We write some data into the database
create database oscardba;
use oscardba;
create table oscardbatable;
At this point, we simulate a PD failure
Start a stress test, then power off the PD server hardware.
Since it is a power-off shutdown, the PD database will be corrupted, causing the entire cluster to be unavailable.
At this point, when we restart the PD server, we will find that the PD server is unavailable and the entire TiDB server is paralyzed.
After entering the system, we find that the PD service is unavailable.
Now let’s start the PD server recovery process
When recovering PD, we need to know two parameters: cluster ID and the highest allocated PD number
cat {{/path/to}}/pd.log | grep "init cluster id"
cat {{/path/to}}/pd*.log | grep "idAllocator allocates a new id" | awk -F'=' '{print $2}' | awk -F']' '{print $1}' | sort -r -n | head -n 1
Since my PD has no data and the logs were deleted once, I couldn’t get the highest allocated number using the official method, so I came up with my own method.
I found the commit with the ID and last index, which should be the system’s highest allocated ID 14015995. I added 1000000 to it, making it 15015995.
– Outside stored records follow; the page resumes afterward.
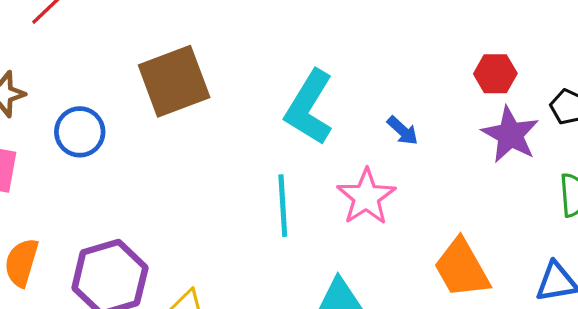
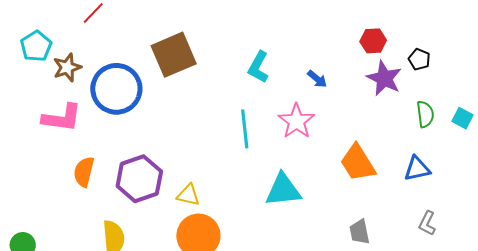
cyan L-shape: (309, 107) -> (258, 67), size x0.7
blue circle: (80, 132) -> (116, 89), size x1.6

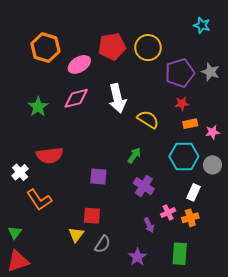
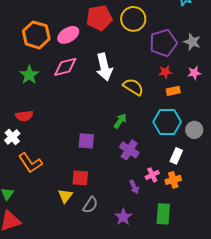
orange hexagon: (45, 48) -> (36, 35), moved
pink star: (212, 132) -> (194, 73), moved
red semicircle: (50, 155) -> (24, 116), moved, size x0.7

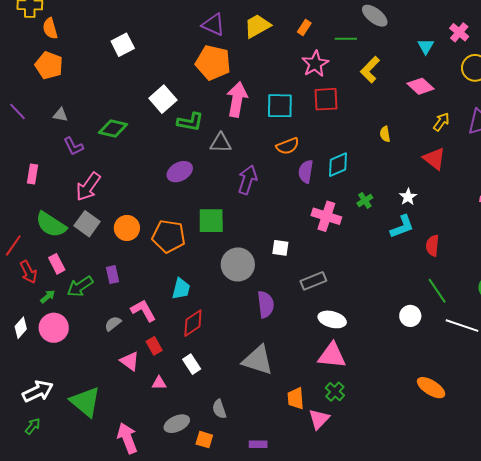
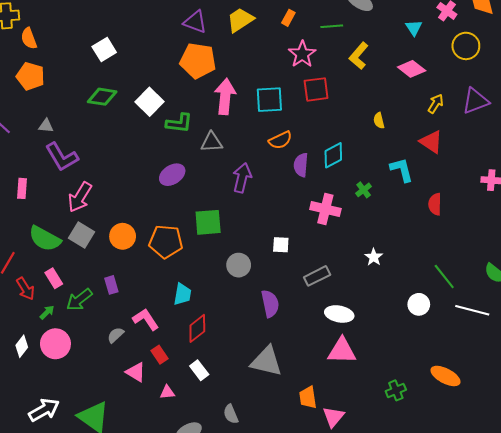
green diamond: (113, 129) -> (102, 97), moved
purple L-shape: (73, 146) -> (62, 157), size x1.6
white star: (408, 197) -> (374, 257), moved
cyan L-shape: (402, 227) -> (402, 170), moved, turned -80
red semicircle: (433, 246) -> (435, 204), moved
gray circle: (238, 264) -> (239, 265), size x0.7
green cross: (335, 392) -> (396, 390), moved, turned 30

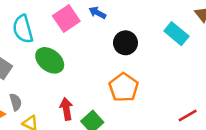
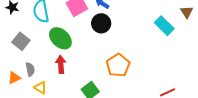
black circle: (125, 43) -> (101, 23), moved
red arrow: (66, 109) -> (61, 64), moved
After completing everything, first kill the PD
ps -ef | grep pd-server | grep -v grep | cut -c 9-15 | xargs kill -s 9
mv /data/tidb-data/pd-2379 /data/tidb-data/pd-2379bak
After backing up, restart the PD server
service pd-2379 start
At this point, the PD server is empty and needs to be recovered using the PD tool
curl -O https://download.pingcap.org/tidb-community-toolkit-v6.6.0-linux-amd64.tar.gz
tar zxf tidb-community-toolkit-v6.6.0-linux-amd64.tar.gz
cd tidb-community-toolkit-v6.6.0-linux-amd64
tar zxf pd-recover-v6.6.0-linux-amd64
./pd-recover -endpoints http://192.168.1.2:2379 -cluster-id 6747551640615446306 -alloc-id 10000
If the recovery is successful, it will report success.
You need to stop and restart the PD server
service pd-2379 stop
service pd-2379 restart
At this point, the PD server is successfully recovered.
The TiDB server will then function normally.